**What you are asked to do:**
Only lines with the word "Hill" belong in the answer; copy them from the records below.

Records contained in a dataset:

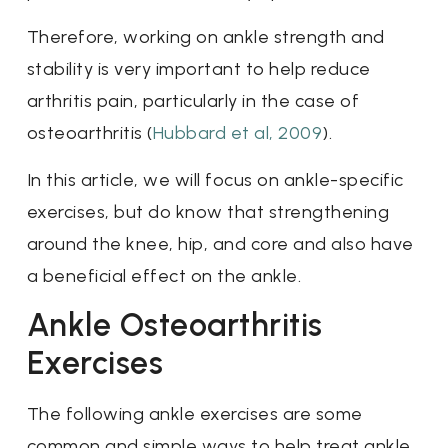
Therefore, working on ankle strength and
stability is very important to help reduce
arthritis pain, particularly in the case of
osteoarthritis (
Hubbard et al, 2009
).
In this article, we will focus on ankle-specific
exercises, but do know that strengthening
around the knee, hip, and core and also have
a beneficial effect on the ankle.
Ankle Osteoarthritis
Exercises
The following ankle exercises are some
common and simple ways to help treat ankle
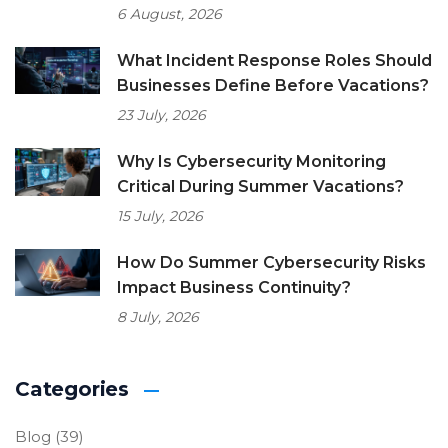
6 August, 2026
What Incident Response Roles Should
Businesses Define Before Vacations?
23 July, 2026
Why Is Cybersecurity Monitoring
Critical During Summer Vacations?
15 July, 2026
How Do Summer Cybersecurity Risks
Impact Business Continuity?
8 July, 2026
Categories
Blog
(39)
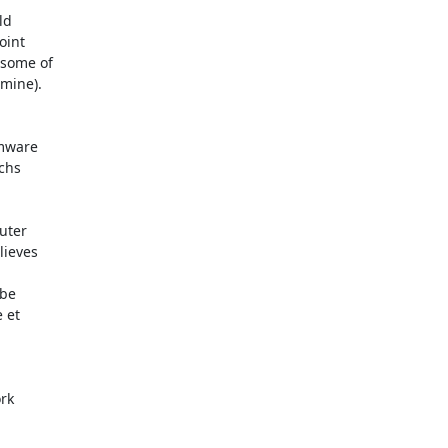
ieves 

rk
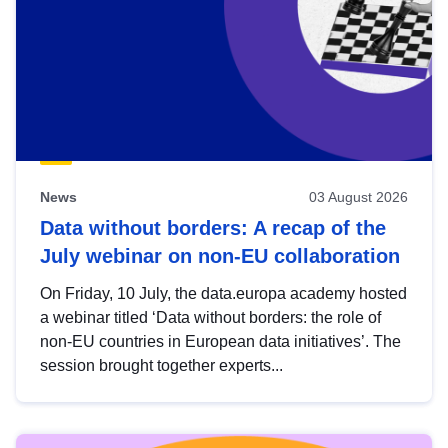
News
03 August 2026
Data without borders: A recap of the
July webinar on non-EU collaboration
On Friday, 10 July, the data.europa academy hosted
a webinar titled ‘Data without borders: the role of
non-EU countries in European data initiatives’. The
session brought together experts...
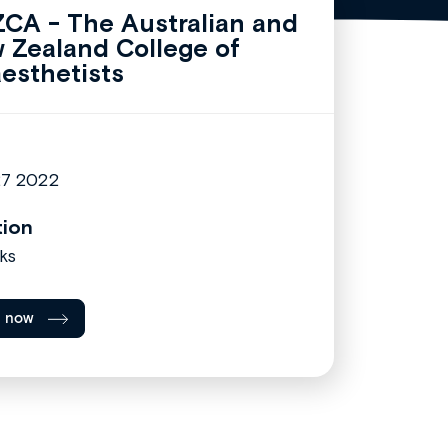
CA - The Australian and
 Zealand College of
esthetists
27 2022
tion
ks
l now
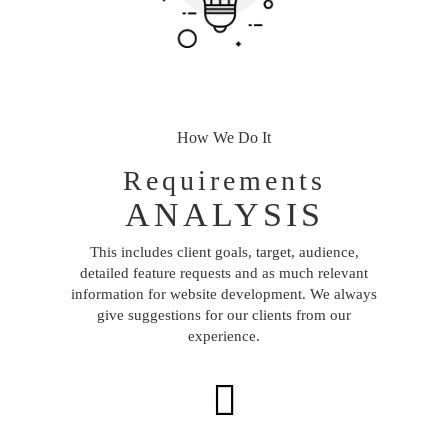
How We Do It
Requirements
ANALYSIS
This includes client goals, target, audience,
detailed feature requests and as much relevant
information for website development. We always
give suggestions for our clients from our
experience.
Next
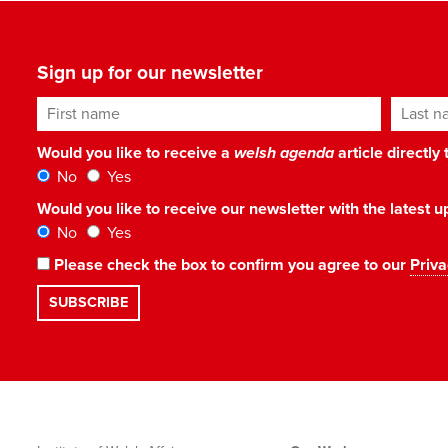
Sign up for our newsletter
First name
Last n
Would you like to receive a
welsh agenda
article directly
No
Yes
Would you like to receive our newsletter with the latest
No
Yes
Please check the box to confirm you agree to our
Priva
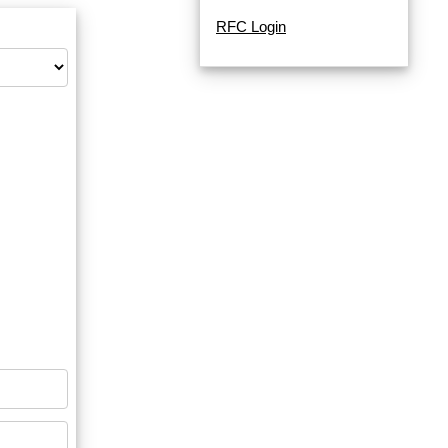
RFC Login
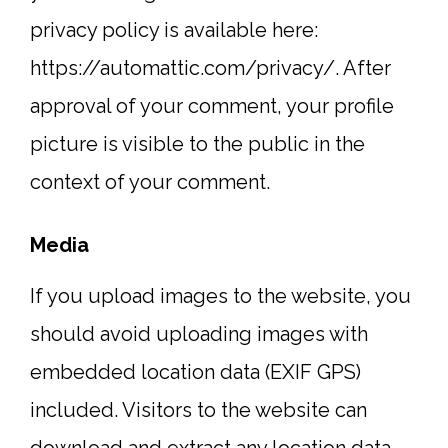
privacy policy is available here:
https://automattic.com/privacy/. After
approval of your comment, your profile
picture is visible to the public in the
context of your comment.
Media
If you upload images to the website, you
should avoid uploading images with
embedded location data (EXIF GPS)
included. Visitors to the website can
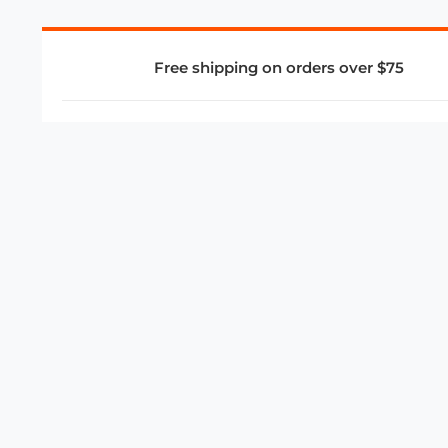
Free shipping on orders over $75
COMPANY
About Us
Privacy Policy
Store Policies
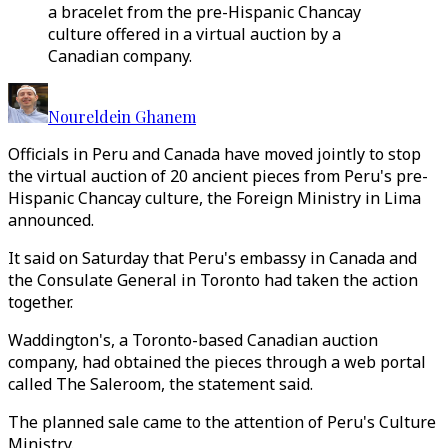
a bracelet from the pre-Hispanic Chancay
culture offered in a virtual auction by a
Canadian company.
Noureldein Ghanem
Officials in Peru and Canada have moved jointly to stop
the virtual auction of 20 ancient pieces from Peru's pre-
Hispanic Chancay culture, the Foreign Ministry in Lima
announced.
It said on Saturday that Peru's embassy in Canada and
the Consulate General in Toronto had taken the action
together.
Waddington's, a Toronto-based Canadian auction
company, had obtained the pieces through a web portal
called The Saleroom, the statement said.
The planned sale came to the attention of Peru's Culture
Ministry.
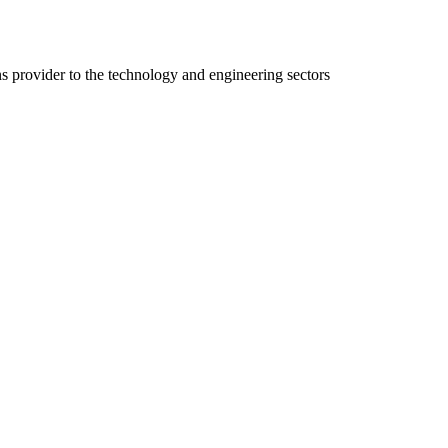
ns provider to the technology and engineering sectors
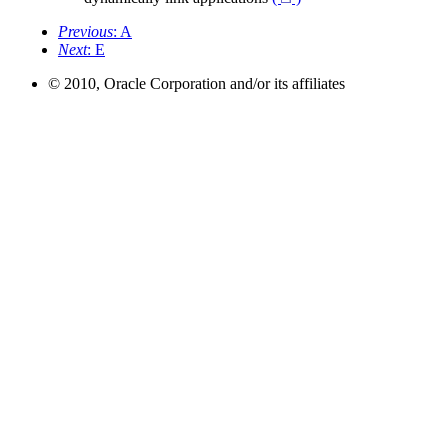
Previous
: A
Next
: E
© 2010, Oracle Corporation and/or its affiliates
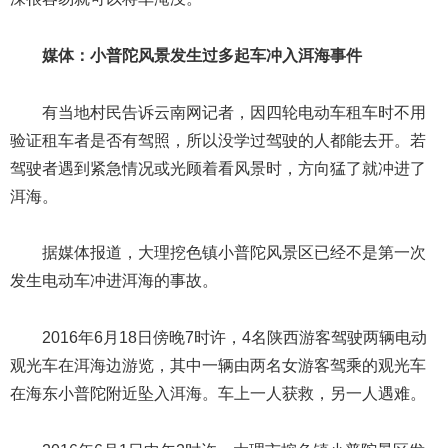
媒体：小普陀风景发生过多起车冲入洱海事件
有当地村民告诉云南网记者，因四轮电动车租车时不用
验证租车者是否有驾照，所以没学过驾驶的人都能去开。若
驾驶者遇到紧急情况或光顾着看风景时，方向猛了就冲进了
洱海。
据媒体报道，大理挖色镇小普陀风景区已经不是第一次
发生电动车冲进洱海的事故。
2016年6月18日傍晚7时许，4名陕西游客驾驶两辆电动
观光车在洱海边游览，其中一辆由两名女游客驾乘的观光车
在海东小普陀附近坠入洱海。车上一人获救，另一人遇难。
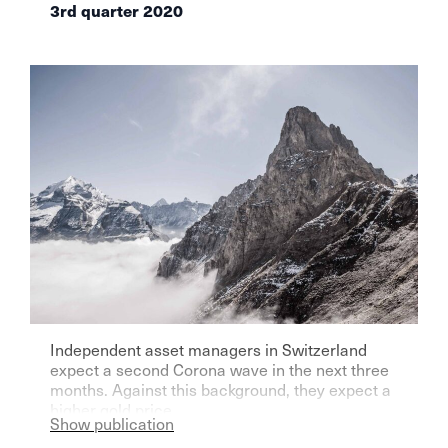
3rd quarter 2020
Independent asset managers in Switzerland
expect a second Corona wave in the next three
months. Against this background, they expect a
higher gold price.
Show publication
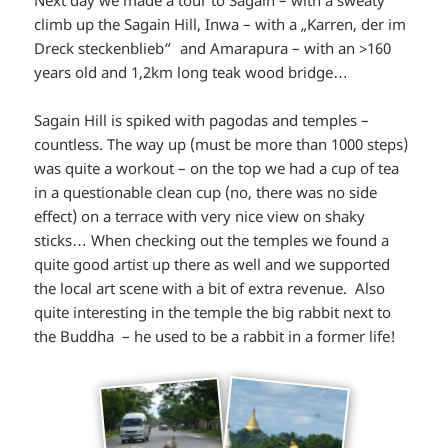
climb up the Sagain Hill, Inwa – with a „Karren, der im
Dreck steckenblieb“ and Amarapura – with an >160
years old and 1,2km long teak wood bridge…
Sagain Hill is spiked with pagodas and temples –
countless. The way up (must be more than 1000 steps)
was quite a workout – on the top we had a cup of tea
in a questionable clean cup (no, there was no side
effect) on a terrace with very nice view on shaky
sticks… When checking out the temples we found a
quite good artist up there as well and we supported
the local art scene with a bit of extra revenue. Also
quite interesting in the temple the big rabbit next to
the Buddha – he used to be a rabbit in a former life!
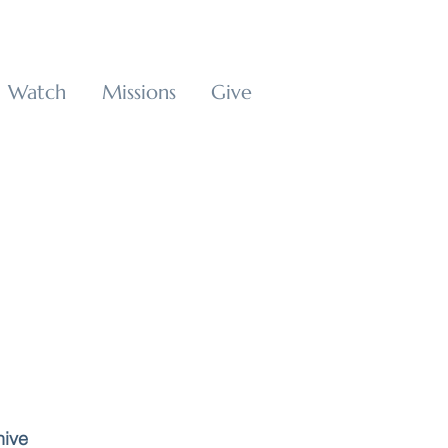
Watch
Missions
Give
hive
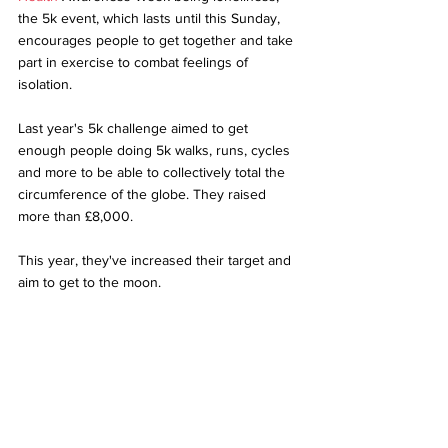
the 5k event, which lasts until this Sunday, 
encourages people to get together and take 
part in exercise to combat feelings of 
isolation.
Last year's 5k challenge aimed to get 
enough people doing 5k walks, runs, cycles 
and more to be able to collectively total the 
circumference of the globe. They raised 
more than £8,000.
This year, they've increased their target and 
aim to get to the moon.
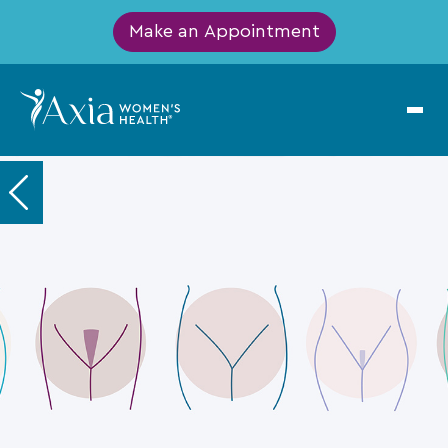
Make an Appointment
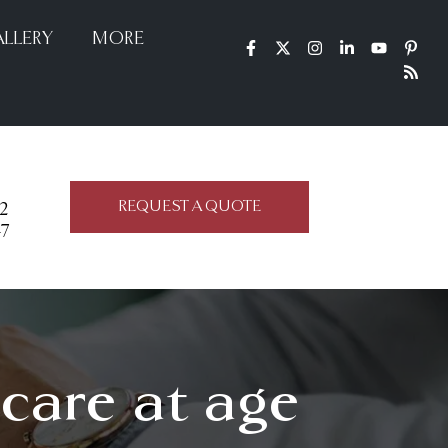
LLERY
MORE
REQUEST A QUOTE
22
47
icare at age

**Response for this exercise:**
climb up the Sagain Hill, Inwa – with a „Karren, der im
Sagain Hill is spiked with pagodas and temples –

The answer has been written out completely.